Querteshan guardsman Jamal Fayed is on a routine patrol through the desert area known as the Burning when they discover an injured and unconscious man who looks to be from a nearby country, Perathea. Their two countries have a long history of animosity.
When Nev ran from his master, he was fleeing for his life and any outcome seemed better than the death he was promised. But Nev has secrets, complicated secrets that involve both magic and his physical form. Can he build a relationship with Jamal amidst politics and military dealings?
Overall Rating: 4/10 stars
Matt’s Review: 2/5 Stars
Born Magic is a fantasy novel wherein a soldier, Jamal, falls in love with a mage, Nev, who escapes slavery in an enemy nation.
The worldbuilding is Middle Eastern in nature, which is a nice departure from the usual north European inspirations for such stories. That said, it was very one-sided in that one nation is bad, backward, sexist, etc and the other wonderful and progressive. But for such a short novella, maybe it’s unfair to want more nuance? I don’t know.
What I do know is that the rep was…uncomfortable. It walks straight into the “trans people aren’t human” trap. Nev was created, not born, and deliberately created intersex to avoid gender bias in his magic. Now, it’s never explained what that is. There’s no other sign of magic being gendered at all, so this didn’t make any sense. Nev is also treated as inhuman—he’s viewed like that by his creator, he sometimes views himself that way, both he and Jamal wonder if he’s human, Jamal at least once refers to him as it, he’s childishly wide-eyed about love and sex…it’s really uncomfortable. Eventually he settles into a bigender identity, but how the story gets us there feels awkward and artificial.

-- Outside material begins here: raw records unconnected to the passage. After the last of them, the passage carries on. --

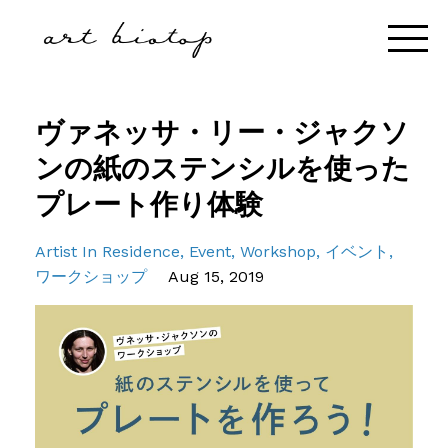
ヴァネッサ・リー・ジャクソ
ンの紙のステンシルを使った
プレート作り体験
Artist In Residence
Event
Workshop
イベント
ワークショップ
Aug 15, 2019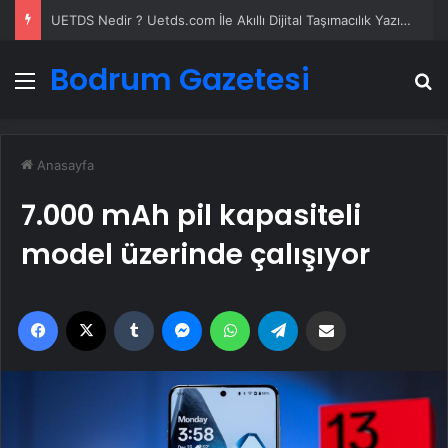
UETDS Nedir ? Uetds.com İle Akıllı Dijital Taşımacılık Yazılımı
Bodrum Gazetesi
Menü
A
Anasayfa
7.000 mAh pil kapasiteli
model üzerinde çalışıyor
Facebook
X
Tumblr
Messenger
WhatsApp
Telegram
Email'den paylaş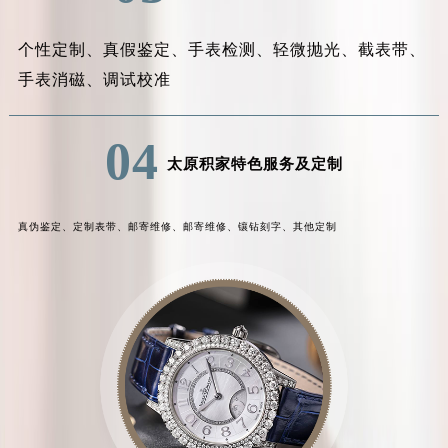
个性定制、
真假鉴定、
手表检测、
轻微抛光、
截表带、
手表消磁、
调试校准
04
太原积家特色服务及定制
真伪鉴定、
定制表带、
邮寄维修、
邮寄维修、
镶钻刻字、
其他定制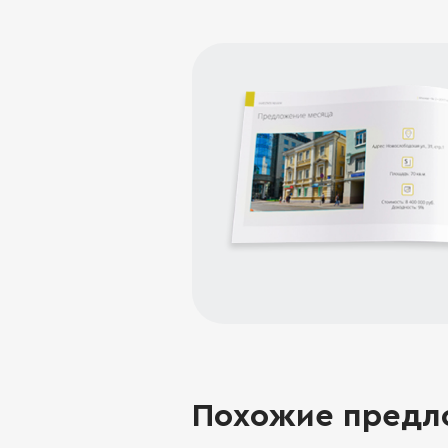
Похожие предл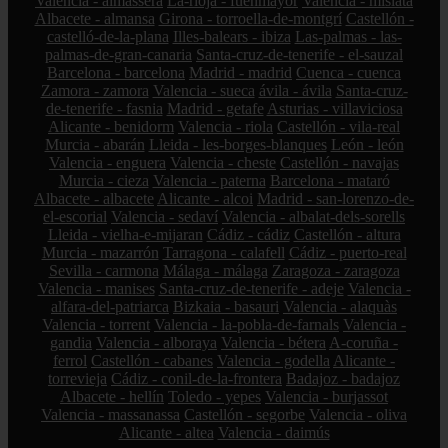
Valencia - almàssera
La-rioja - fuenmayor
Valencia - mislata
Albacete - almansa
Girona - torroella-de-montgrí
Castellón -
castelló-de-la-plana
Illes-balears - ibiza
Las-palmas - las-
palmas-de-gran-canaria
Santa-cruz-de-tenerife - el-sauzal
Barcelona - barcelona
Madrid - madrid
Cuenca - cuenca
Zamora - zamora
Valencia - sueca
ávila - ávila
Santa-cruz-
de-tenerife - fasnia
Madrid - getafe
Asturias - villaviciosa
Alicante - benidorm
Valencia - riola
Castellón - vila-real
Murcia - abarán
Lleida - les-borges-blanques
León - león
Valencia - enguera
Valencia - cheste
Castellón - navajas
Murcia - cieza
Valencia - paterna
Barcelona - mataró
Albacete - albacete
Alicante - alcoi
Madrid - san-lorenzo-de-
el-escorial
Valencia - sedaví
Valencia - albalat-dels-sorells
Lleida - vielha-e-mijaran
Cádiz - cádiz
Castellón - altura
Murcia - mazarrón
Tarragona - calafell
Cádiz - puerto-real
Sevilla - carmona
Málaga - málaga
Zaragoza - zaragoza
Valencia - manises
Santa-cruz-de-tenerife - adeje
Valencia -
alfara-del-patriarca
Bizkaia - basauri
Valencia - alaquàs
Valencia - torrent
Valencia - la-pobla-de-farnals
Valencia -
gandia
Valencia - alboraya
Valencia - bétera
A-coruña -
ferrol
Castellón - cabanes
Valencia - godella
Alicante -
torrevieja
Cádiz - conil-de-la-frontera
Badajoz - badajoz
Albacete - hellín
Toledo - yepes
Valencia - burjassot
Valencia - massanassa
Castellón - segorbe
Valencia - oliva
Alicante - altea
Valencia - daimús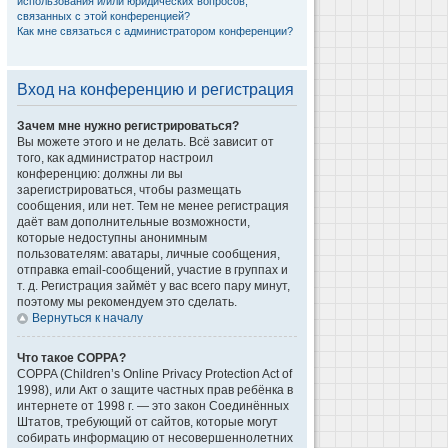
использования и/или юридических вопросов,
связанных с этой конференцией?
Как мне связаться с администратором конференции?
Вход на конференцию и регистрация
Зачем мне нужно регистрироваться?
Вы можете этого и не делать. Всё зависит от
того, как администратор настроил
конференцию: должны ли вы
зарегистрироваться, чтобы размещать
сообщения, или нет. Тем не менее регистрация
даёт вам дополнительные возможности,
которые недоступны анонимным
пользователям: аватары, личные сообщения,
отправка email-сообщений, участие в группах и
т. д. Регистрация займёт у вас всего пару минут,
поэтому мы рекомендуем это сделать.
Вернуться к началу
Что такое COPPA?
COPPA (Children’s Online Privacy Protection Act of
1998), или Акт о защите частных прав ребёнка в
интернете от 1998 г. — это закон Соединённых
Штатов, требующий от сайтов, которые могут
собирать информацию от несовершеннолетних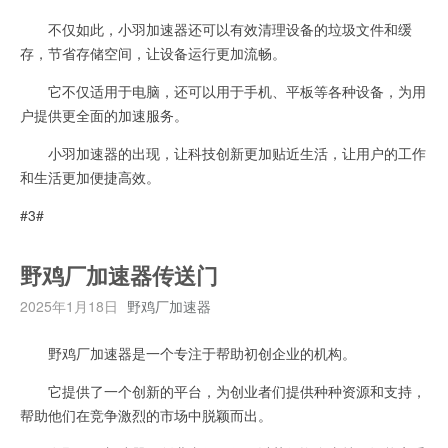
不仅如此，小羽加速器还可以有效清理设备的垃圾文件和缓
存，节省存储空间，让设备运行更加流畅。
它不仅适用于电脑，还可以用于手机、平板等各种设备，为用
户提供更全面的加速服务。
小羽加速器的出现，让科技创新更加贴近生活，让用户的工作
和生活更加便捷高效。
#3#
野鸡厂加速器传送门
2025年1月18日
野鸡厂加速器
野鸡厂加速器是一个专注于帮助初创企业的机构。
它提供了一个创新的平台，为创业者们提供种种资源和支持，
帮助他们在竞争激烈的市场中脱颖而出。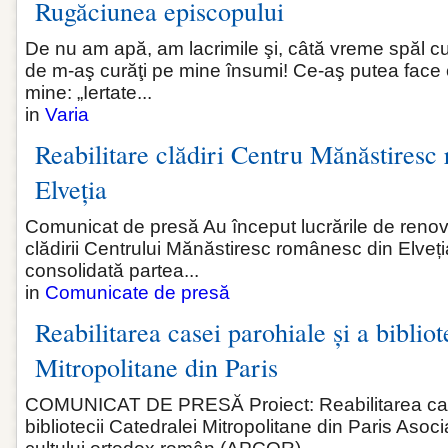
Rugăciunea episcopului
De nu am apă, am lacrimile şi, câtă vreme spăl cu 
de m-aş curăţi pe mine însumi! Ce‑aş putea face c
mine: „Iertate...
in
Varia
Reabilitare clădiri Centru Mănăstiresc
Elveția
Comunicat de presă Au început lucrările de renovar
clădirii Centrului Mănăstiresc românesc din Elveția
consolidată partea...
in
Comunicate de presă
Reabilitarea casei parohiale și a bibliot
Mitropolitane din Paris
COMUNICAT DE PRESĂ Proiect: Reabilitarea case
bibliotecii Catedralei Mitropolitane din Paris Asoci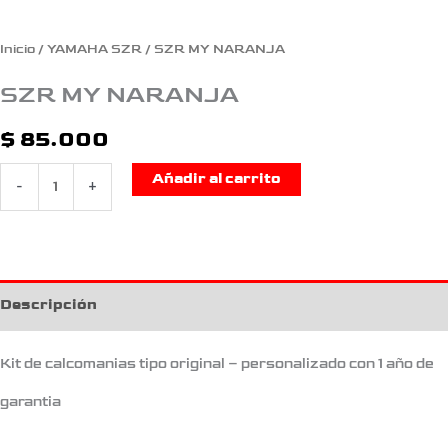
Inicio
/
YAMAHA SZR
/ SZR MY NARANJA
SZR MY NARANJA
$
85.000
Añadir al carrito
-
+
Descripción
Kit de calcomanias tipo original – personalizado con 1 año de
garantia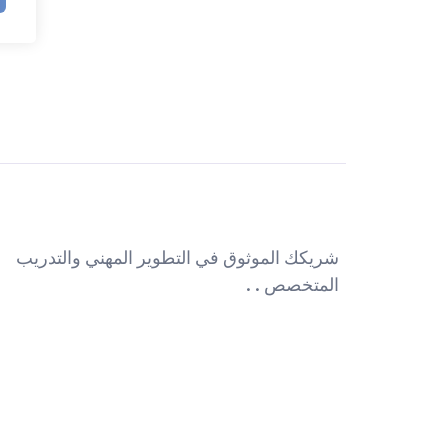
شريكك الموثوق في التطوير المهني والتدريب
المتخصص . .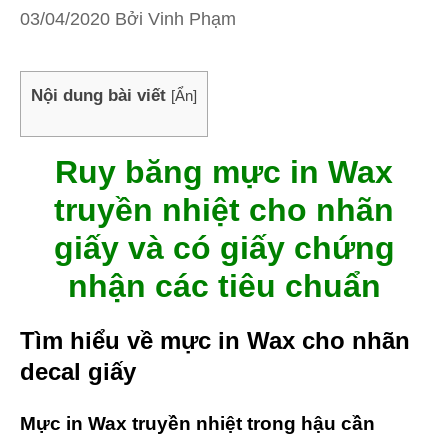
03/04/2020
Bởi
Vinh Phạm
Nội dung bài viết
[
Ẩn
]
Ruy băng mực in Wax
truyền nhiệt cho nhãn
giấy và có giấy chứng
nhận các tiêu chuẩn
Tìm hiểu về mực in Wax cho nhãn
decal giấy
Mực in Wax truyền nhiệt trong hậu cần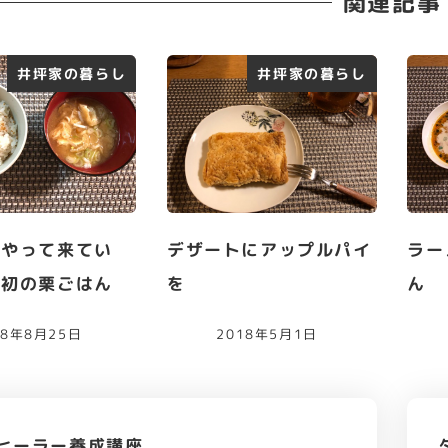
関連記事
井坪家の暮らし
井坪家の暮らし
はやって来てい
デザートにアップルパイ
ラー
年初の栗ごはん
を
ん
18年8月25日
2018年5月1日
ヒーラー養成講座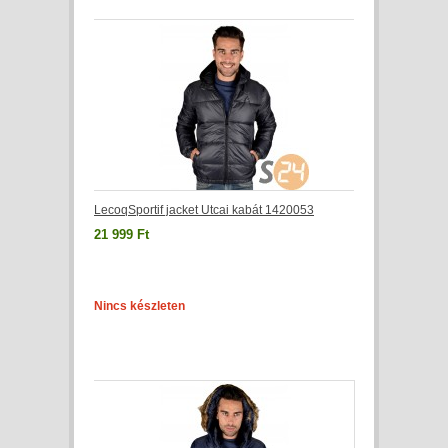
LecoqSportif jacket Utcai kabát 1420053
21 999 Ft
Nincs készleten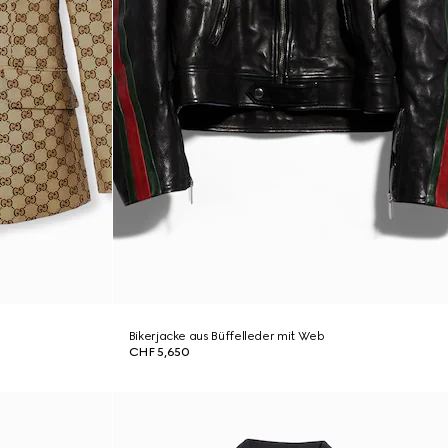
Bikerjacke aus Büffelleder mit Web
CHF 5,650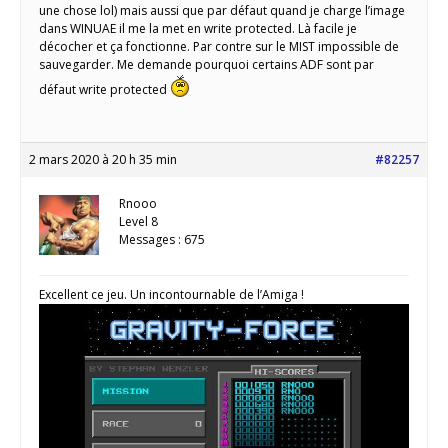
une chose lol) mais aussi que par défaut quand je charge l’image
dans WINUAE il me la met en write protected. Là facile je
décocher et ça fonctionne. Par contre sur le MIST impossible de
sauvegarder. Me demande pourquoi certains ADF sont par
défaut write protected
2 mars 2020 à 20 h 35 min
#82257
Rnooo
Level 8
Messages : 675
Excellent ce jeu. Un incontournable de l’Amiga !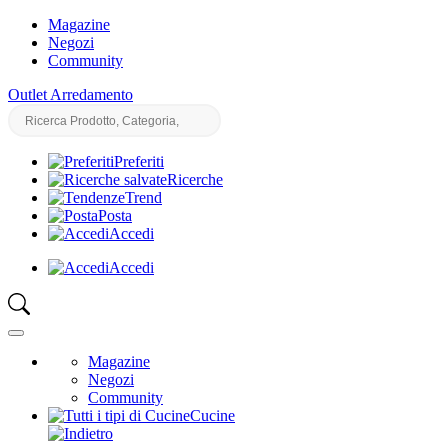
Magazine
Negozi
Community
Outlet Arredamento
Preferiti
Ricerche
Trend
Posta
Accedi
Accedi
Magazine
Negozi
Community
Cucine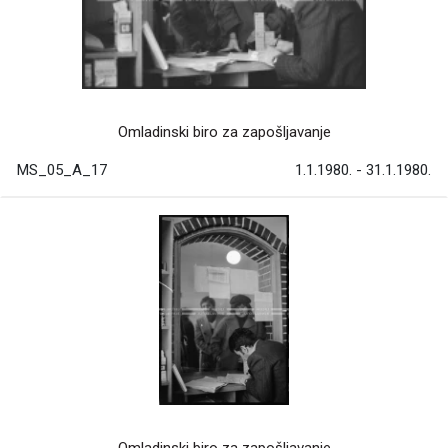
Omladinski biro za zapošljavanje
MS_05_A_17
1.1.1980. - 31.1.1980.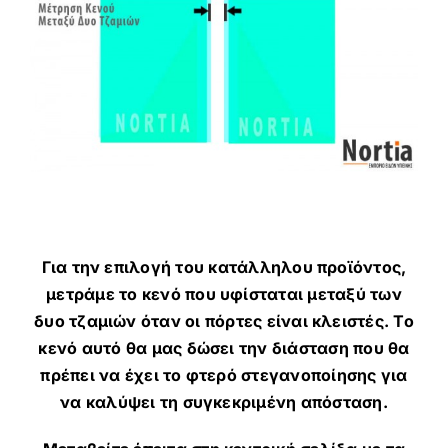
Για την επιλογή του κατάλληλου προϊόντος,
μετράμε το κενό που υφίσταται μεταξύ των
δυο τζαμιών όταν οι πόρτες είναι κλειστές. Το
κενό αυτό θα μας δώσει την διάσταση που θα
πρέπει να έχει το φτερό στεγανοποίησης για
να καλύψει τη συγκεκριμένη απόσταση.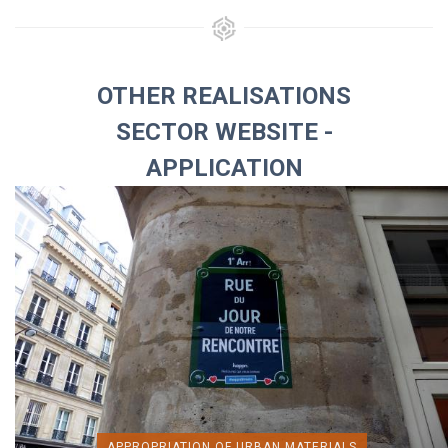
OTHER REALISATIONS
SECTOR WEBSITE -
APPLICATION
APPROPRIATION OF URBAN MATERIALS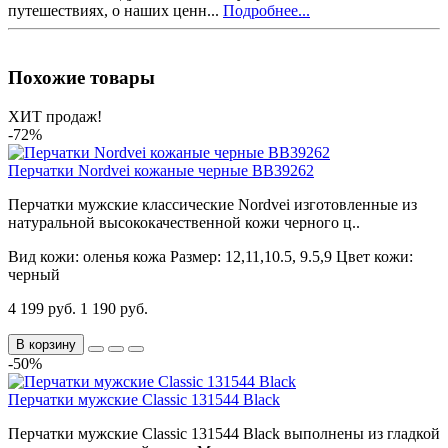
путешествиях, о наших ценн...
Подробнее...
Похожие товары
ХИТ продаж!
-72%
Перчатки Nordvei кожаные черные BB39262
Перчатки мужские классические Nordvei изготовленные из
натуральной высококачественной кожи черного ц..
Вид кожи:
оленья кожа
Размер:
12,11,10.5, 9.5,9
Цвет кожи:
черный
4 199 руб.
1 190 руб.
В корзину
-50%
Перчатки мужские Classic 131544 Black
Перчатки мужские Classic 131544 Black выполнены из гладкой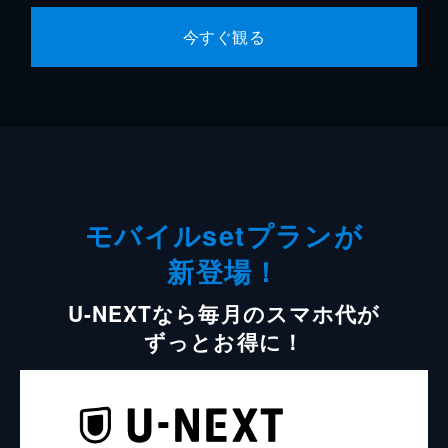
今すぐ観る
モバイルsetプランが
新登場！
U-NEXTなら毎月のスマホ代が
ずっとお得に！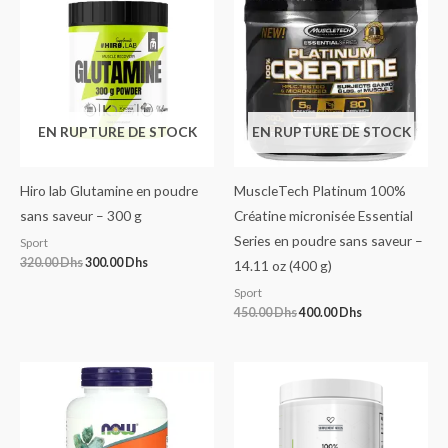
initial
actuel
initial
actuel
était :
est :
était :
est :
320.00 Dhs.
300.00 Dhs.
450.00 Dhs.
400.00 Dhs.
EN RUPTURE DE STOCK
EN RUPTURE DE STOCK
Hiro lab Glutamine en poudre
MuscleTech Platinum 100%
sans saveur – 300 g
Créatine micronisée Essential
Series en poudre sans saveur –
Sport
320.00
Dhs
300.00
Dhs
14.11 oz (400 g)
Sport
450.00
Dhs
400.00
Dhs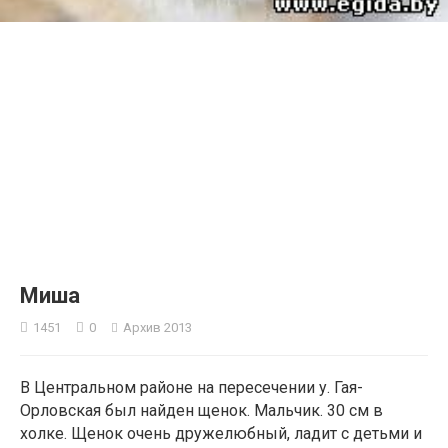
2
Миша
1451
0
Архив 2013
В Центральном районе на пересечении у. Гая-
Орловская был найден щенок. Мальчик. 30 см в
холке. Щенок очень дружелюбный, ладит с детьми и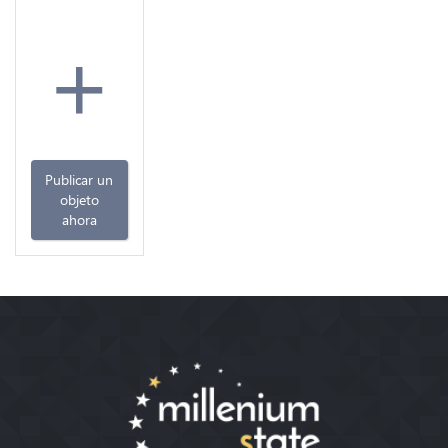
+
Publicar un
objeto
ahora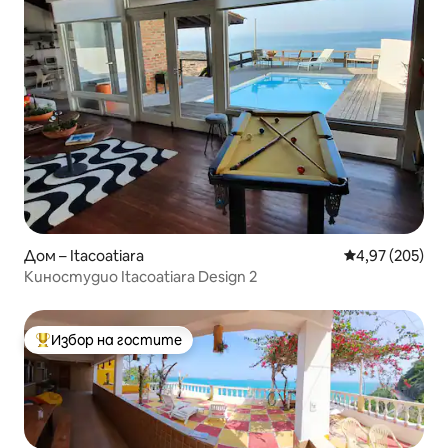
Дом – Itacoatiara
Средна оценка
4,97 (205)
Киностудио Itacoatiara Design 2
Избор на гостите
Най-популярен избор на гостите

It’s also very…preachy. It bashes you over the head with gender roles being bad and explanations of gender identity…but then there’s a line where Nev says he’s unclean because he’s on his period and Jamal just casually agrees. So it feels forced. It doesn’t feel like that’s their genuine thoughts or how their society really works, it feels like that’s how they *supposed* to think.
I was really excited for a Middle Eastern story and jumped for this the minute I saw the cover but sadly, it didn’t live up to expectations.